Each line below should be restated exactly, with nothing dropped.

#### [Dataset records]
***
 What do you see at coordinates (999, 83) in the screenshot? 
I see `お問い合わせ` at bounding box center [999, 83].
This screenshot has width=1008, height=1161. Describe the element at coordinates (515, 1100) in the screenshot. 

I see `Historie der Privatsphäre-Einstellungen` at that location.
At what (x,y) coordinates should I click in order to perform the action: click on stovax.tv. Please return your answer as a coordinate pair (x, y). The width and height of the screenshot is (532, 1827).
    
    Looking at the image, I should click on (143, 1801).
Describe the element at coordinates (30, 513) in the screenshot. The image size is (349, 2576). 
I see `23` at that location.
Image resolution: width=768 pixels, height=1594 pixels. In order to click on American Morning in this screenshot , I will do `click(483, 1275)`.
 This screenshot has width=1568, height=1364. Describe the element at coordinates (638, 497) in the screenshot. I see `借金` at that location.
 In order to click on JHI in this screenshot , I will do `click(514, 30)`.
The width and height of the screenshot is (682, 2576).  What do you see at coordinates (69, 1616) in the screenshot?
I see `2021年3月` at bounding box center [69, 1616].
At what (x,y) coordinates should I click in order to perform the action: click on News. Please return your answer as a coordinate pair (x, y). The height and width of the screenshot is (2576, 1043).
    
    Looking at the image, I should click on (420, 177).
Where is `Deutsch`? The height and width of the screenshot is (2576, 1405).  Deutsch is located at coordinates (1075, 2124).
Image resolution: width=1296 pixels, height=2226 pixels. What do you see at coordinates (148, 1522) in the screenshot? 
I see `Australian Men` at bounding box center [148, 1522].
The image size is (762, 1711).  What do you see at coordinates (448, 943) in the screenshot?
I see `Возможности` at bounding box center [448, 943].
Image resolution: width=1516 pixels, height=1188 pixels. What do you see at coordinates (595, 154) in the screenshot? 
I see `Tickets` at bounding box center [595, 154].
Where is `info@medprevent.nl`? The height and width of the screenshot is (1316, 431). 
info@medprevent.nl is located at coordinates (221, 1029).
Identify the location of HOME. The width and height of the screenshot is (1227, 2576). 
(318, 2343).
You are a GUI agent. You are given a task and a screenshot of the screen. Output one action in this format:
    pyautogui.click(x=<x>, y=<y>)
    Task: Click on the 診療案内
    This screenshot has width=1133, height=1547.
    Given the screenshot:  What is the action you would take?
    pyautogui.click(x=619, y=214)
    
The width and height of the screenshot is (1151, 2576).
***
#### [Answer area]
 What do you see at coordinates (999, 83) in the screenshot? 
I see `お問い合わせ` at bounding box center [999, 83].
This screenshot has width=1008, height=1161. Describe the element at coordinates (515, 1100) in the screenshot. 

I see `Historie der Privatsphäre-Einstellungen` at that location.
At what (x,y) coordinates should I click in order to perform the action: click on stovax.tv. Please return your answer as a coordinate pair (x, y). The width and height of the screenshot is (532, 1827).
    
    Looking at the image, I should click on (143, 1801).
Describe the element at coordinates (30, 513) in the screenshot. The image size is (349, 2576). 
I see `23` at that location.
Image resolution: width=768 pixels, height=1594 pixels. In order to click on American Morning in this screenshot , I will do `click(483, 1275)`.
 This screenshot has width=1568, height=1364. Describe the element at coordinates (638, 497) in the screenshot. I see `借金` at that location.
 In order to click on JHI in this screenshot , I will do `click(514, 30)`.
The width and height of the screenshot is (682, 2576).  What do you see at coordinates (69, 1616) in the screenshot?
I see `2021年3月` at bounding box center [69, 1616].
At what (x,y) coordinates should I click in order to perform the action: click on News. Please return your answer as a coordinate pair (x, y). The height and width of the screenshot is (2576, 1043).
    
    Looking at the image, I should click on (420, 177).
Where is `Deutsch`? The height and width of the screenshot is (2576, 1405).  Deutsch is located at coordinates (1075, 2124).
Image resolution: width=1296 pixels, height=2226 pixels. What do you see at coordinates (148, 1522) in the screenshot? 
I see `Australian Men` at bounding box center [148, 1522].
The image size is (762, 1711).  What do you see at coordinates (448, 943) in the screenshot?
I see `Возможности` at bounding box center [448, 943].
Image resolution: width=1516 pixels, height=1188 pixels. What do you see at coordinates (595, 154) in the screenshot? 
I see `Tickets` at bounding box center [595, 154].
Where is `info@medprevent.nl`? The height and width of the screenshot is (1316, 431). 
info@medprevent.nl is located at coordinates (221, 1029).
Identify the location of HOME. The width and height of the screenshot is (1227, 2576). 
(318, 2343).
You are a GUI agent. You are given a task and a screenshot of the screen. Output one action in this format:
    pyautogui.click(x=<x>, y=<y>)
    Task: Click on the 診療案内
    This screenshot has width=1133, height=1547.
    Given the screenshot:  What is the action you would take?
    pyautogui.click(x=619, y=214)
    
The width and height of the screenshot is (1151, 2576).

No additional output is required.